Work required. Whatever lies between the line with "At what (x,y)" and the end of the data, both included, must be copied exactly and without pictures.

Dataset items:
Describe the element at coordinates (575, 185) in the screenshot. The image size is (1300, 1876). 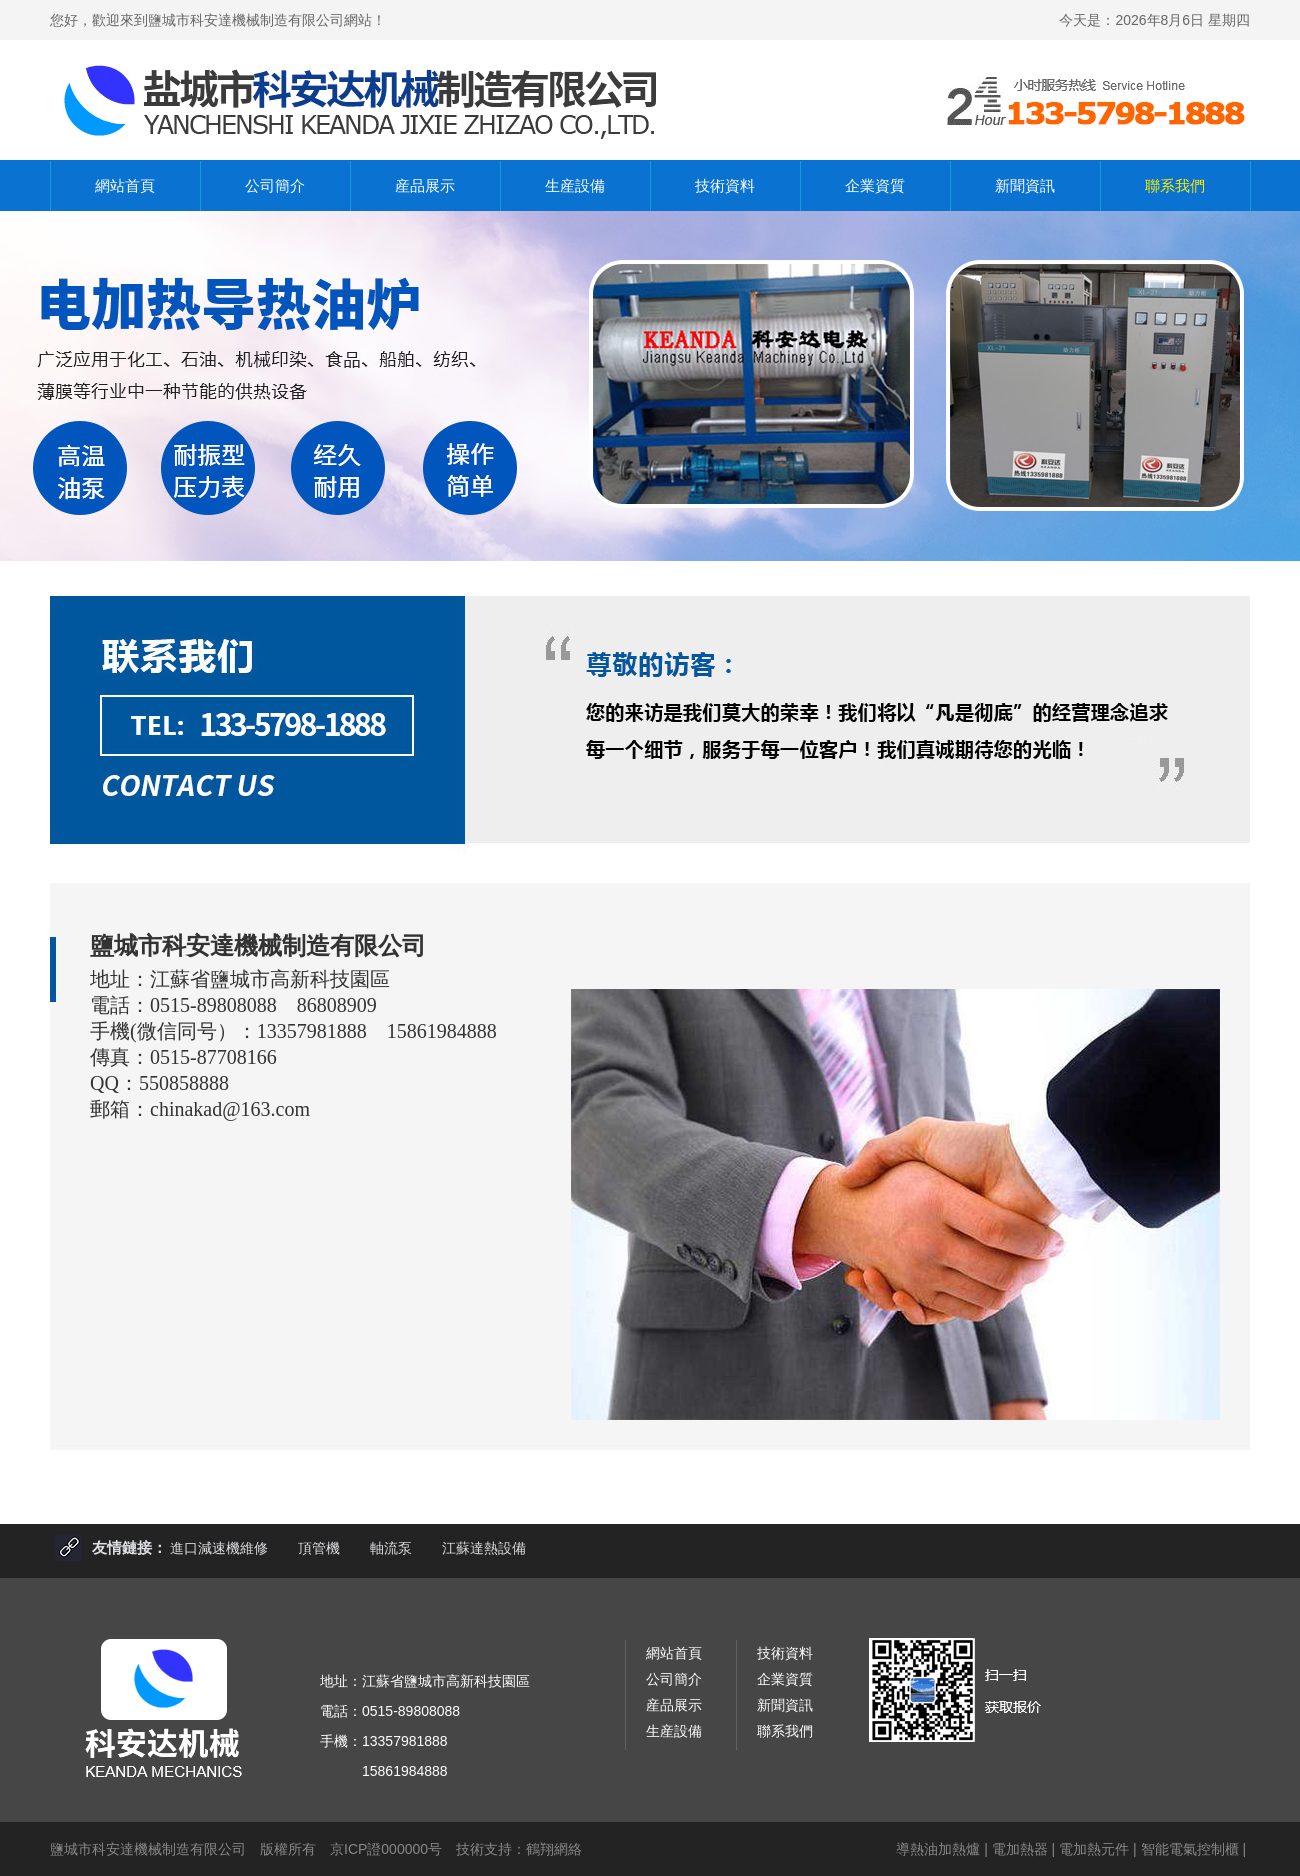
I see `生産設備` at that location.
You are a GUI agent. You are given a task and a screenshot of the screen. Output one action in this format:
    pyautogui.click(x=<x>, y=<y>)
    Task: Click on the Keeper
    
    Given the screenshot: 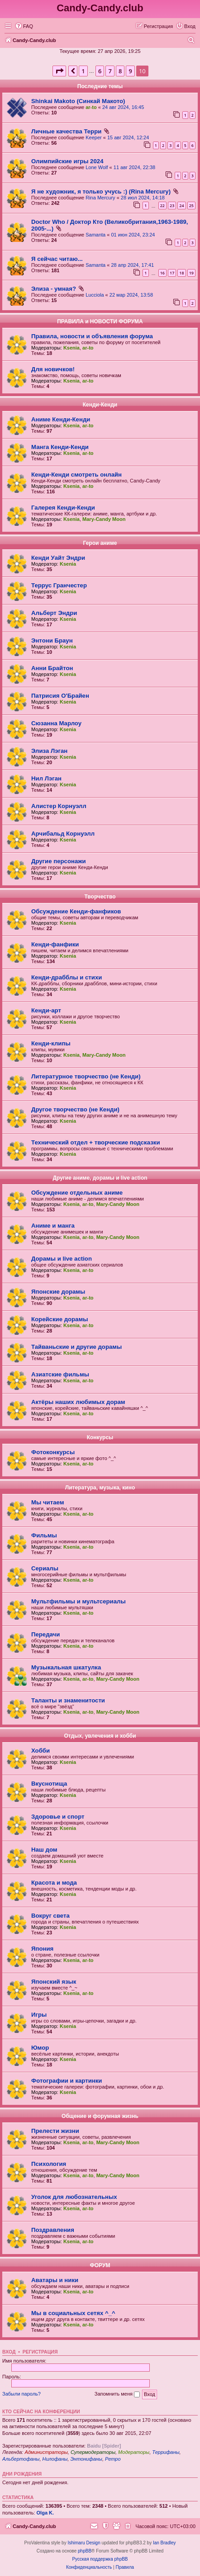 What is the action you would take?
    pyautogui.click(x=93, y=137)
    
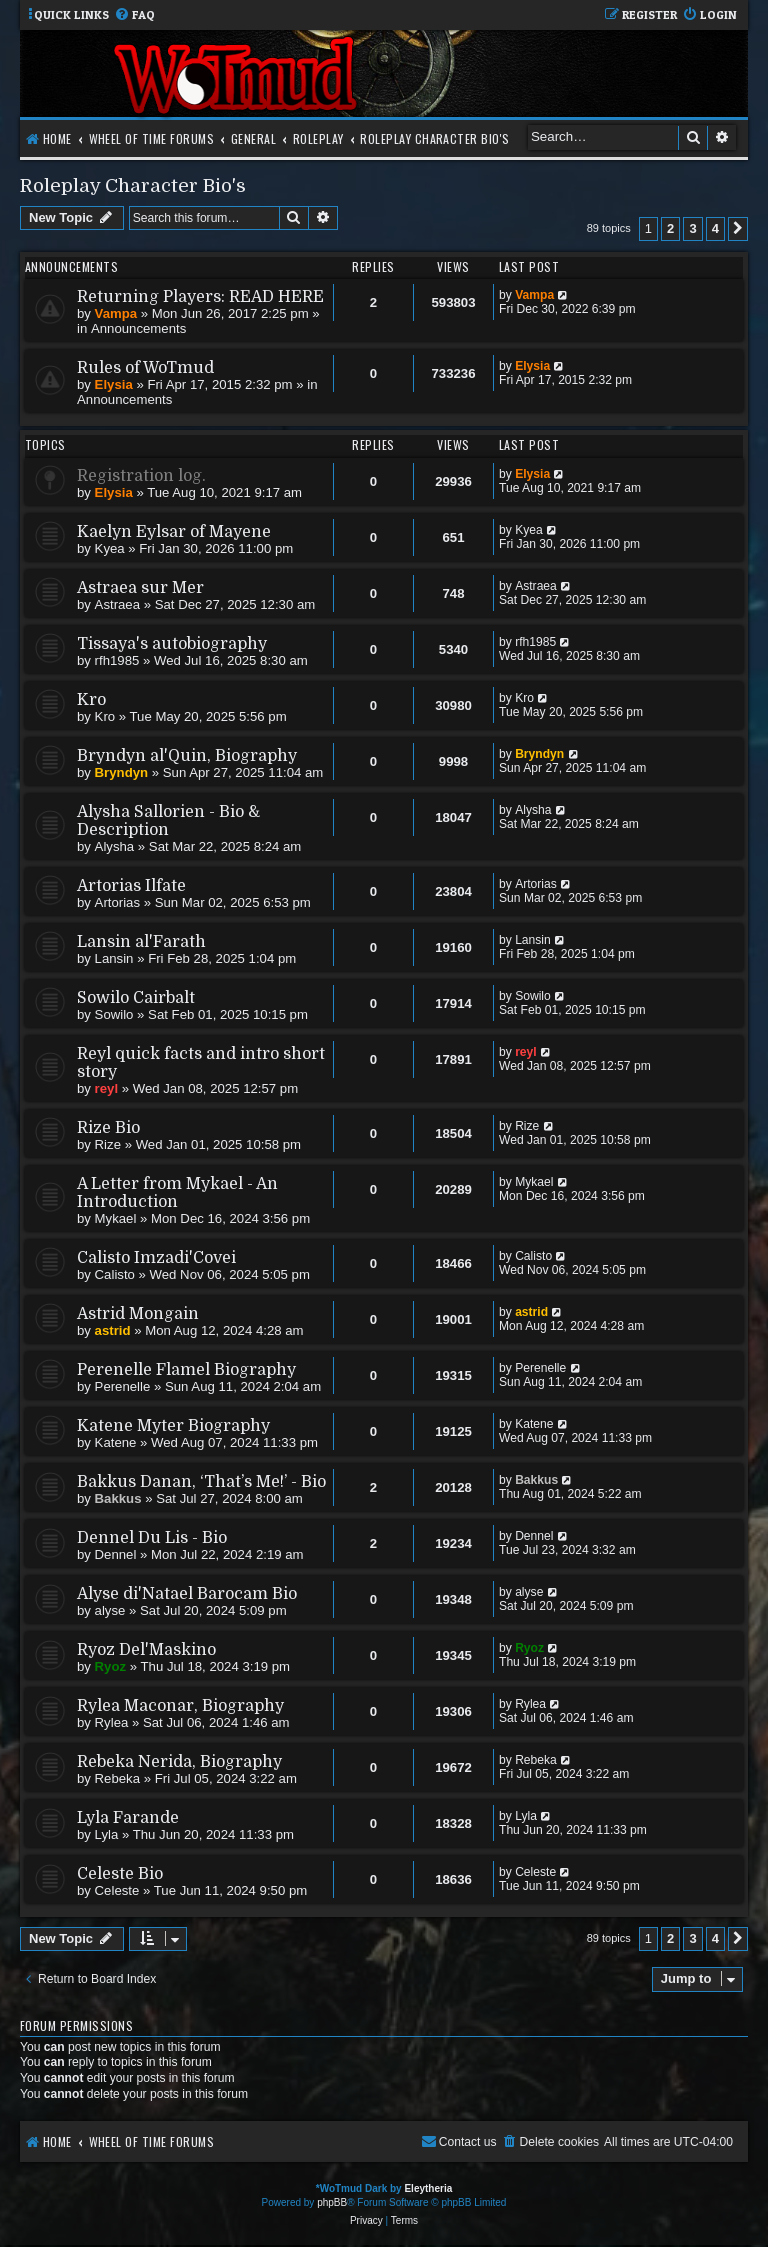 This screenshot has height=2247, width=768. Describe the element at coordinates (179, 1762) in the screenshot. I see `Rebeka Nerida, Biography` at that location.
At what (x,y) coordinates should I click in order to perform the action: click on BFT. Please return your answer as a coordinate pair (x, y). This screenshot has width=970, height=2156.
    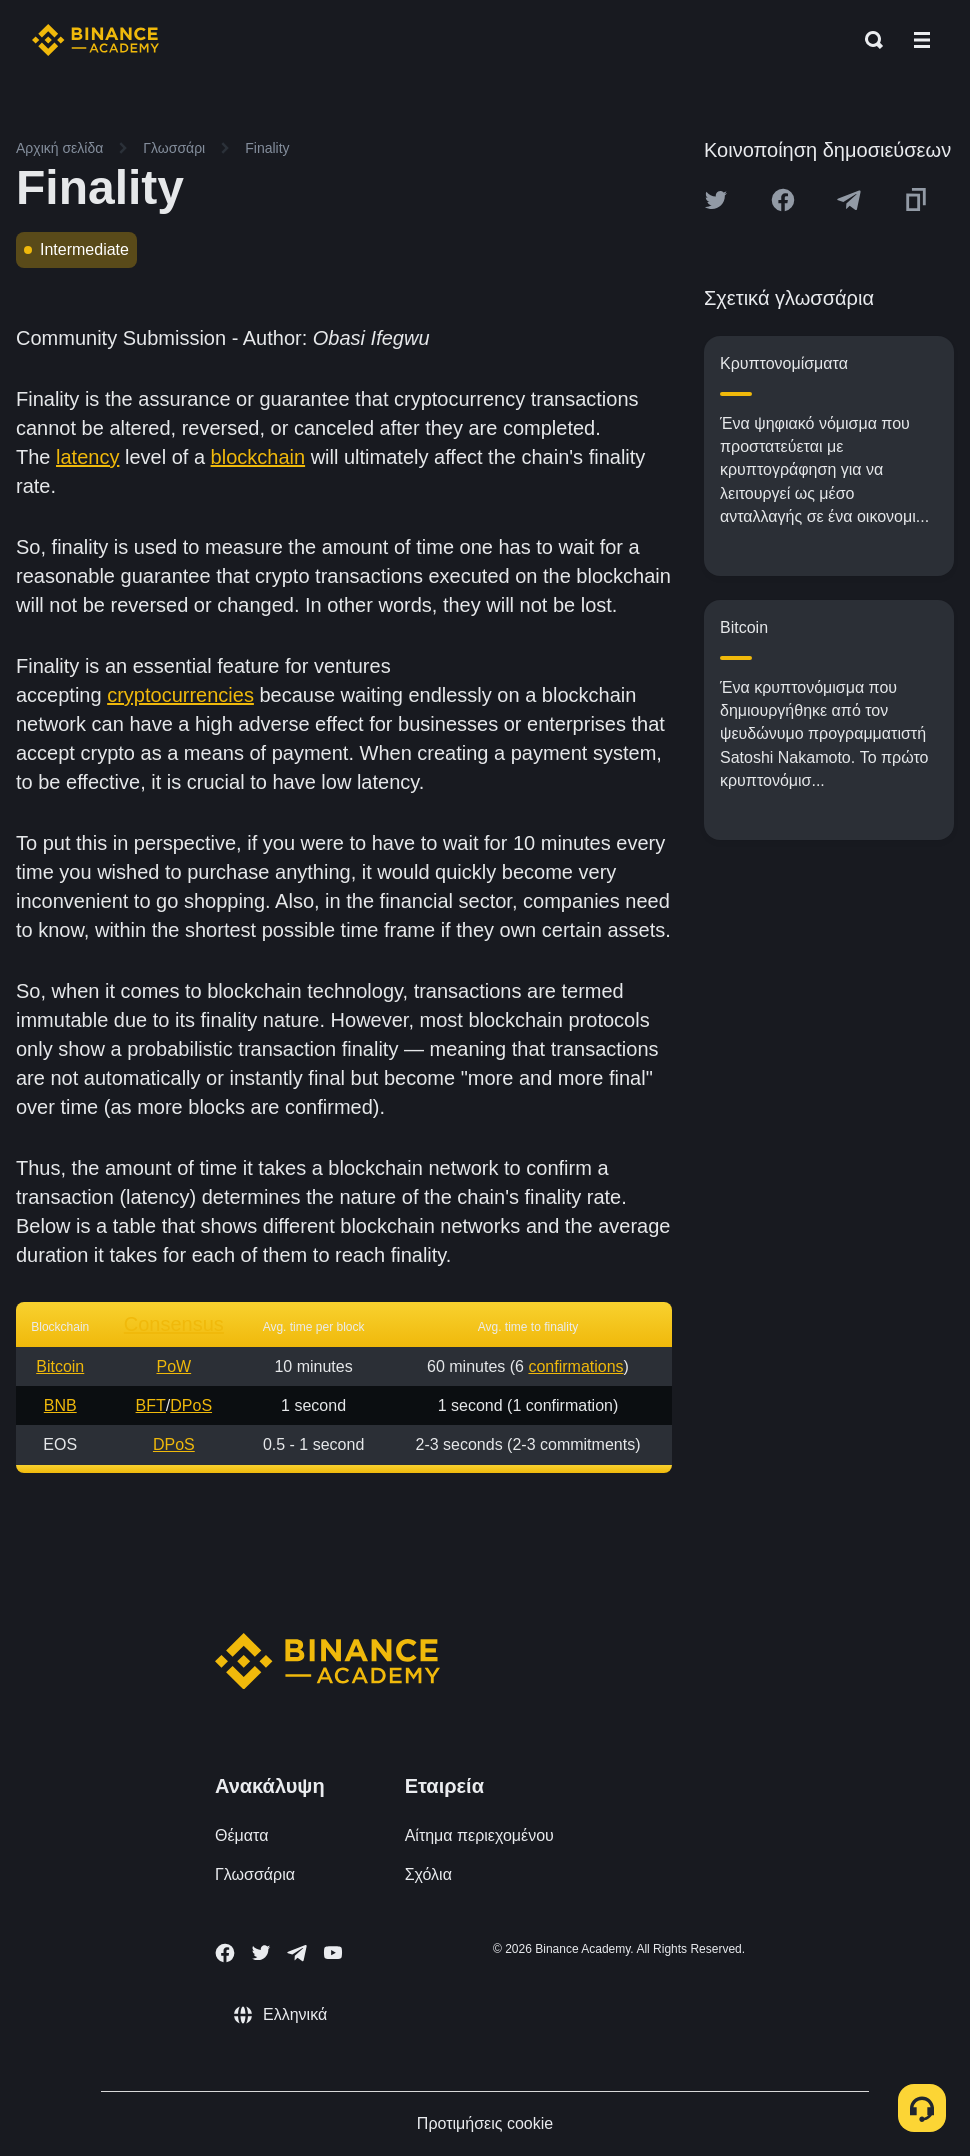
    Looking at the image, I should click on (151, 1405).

Worked solution.
At what (x,y) coordinates should I click in order to perform the action: click on BFT. Please return your answer as a coordinate pair (x, y). This screenshot has width=970, height=2156.
    Looking at the image, I should click on (151, 1405).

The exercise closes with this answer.